2. If Li = T, the search terminates successfully; return i.
3. Increase i by 1.
4. If i < n, go to step 2. Otherwise, the search terminates unsuccessfully.
Does linear search perform better when arrays are sorted over unsorted?
Unfortunately, the answer is no; under the worst-case scenario, the linear search would use the ‘N’ number of steps where ‘N’ is the number of elements in an array regardless of whether arrays are sorted or not sorted.
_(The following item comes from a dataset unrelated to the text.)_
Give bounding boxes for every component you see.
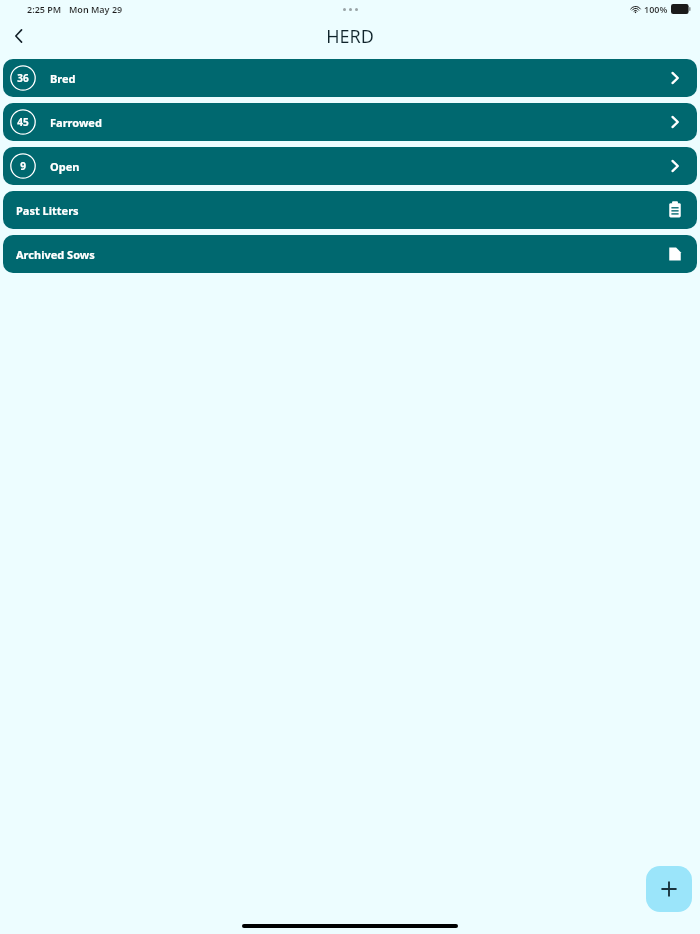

Furthermore, keeping the array in a sorted state before applying any search operation does require some processing. For example, inserting an integer value in an array does require comparison and shifting elements so that the new value goes into the correct place. The new number is compared with the each element in an array until the correct location is found, see Fig. 4
Based on the above discussion, linear search on sorted arrays does not improve performance. Furthermore, there is an overhead of sorting arrays, so why do we even bother sorting an array?
Indeed, the linear search algorithm is inefficient regardless of whether arrays are sorted or not. However, sorted arrays unlock other search algorithms, such as binary search, which works at a blazing-fast speed compared to linear search algorithms.
Binary search#
Binary search works on sorted arrays. Binary search begins by comparing an element in the middle of the array with the target value. If the target value matches the element, its position in the array is returned. If the target value is less than the element, the search continues in the lower half of the array. If the target value is greater than the element, the search continues in the upper half of the array. By doing this, the algorithm eliminates the half where the target value cannot lie in each iteration.
See the animation1 of binary search algorithm.
Procedure#
Given an array \(A\) of \(n\) elements with values or records \(A_0\),\(A_1\),\(A_2\),…,\(A_{n-1}\) sorted such that \(A_0\) \(\leq\) \(A_1\) \(\leq\) \(A_2\) \(\leq\) … \(\leq\) \(A_{n-1}\), and target value \(T\), the following subroutine uses binary search to find the index of \(T\) in \(A\).[Knu98]
Set \(L\) to 0 and \(R\) to \(n-1\).
If \(L\) \(\gt\) \(R\), the search terminates as unsuccessful.
Set \(m\) (the position of the middle element) to the floor of \(L+R\over2\), which is the greatest integer less than or equal to \(L+R\over2\).
If \(A_m\) \(\lt\) \(T\), set \(L\) to \(m+1\) and go to step 2.
If \(A_m\) \(\gt\) \(T\), set \(R\) to \(m-1\) and go to step 2.
Now \(A_m\) = \(T\), the search is done; return \(m\).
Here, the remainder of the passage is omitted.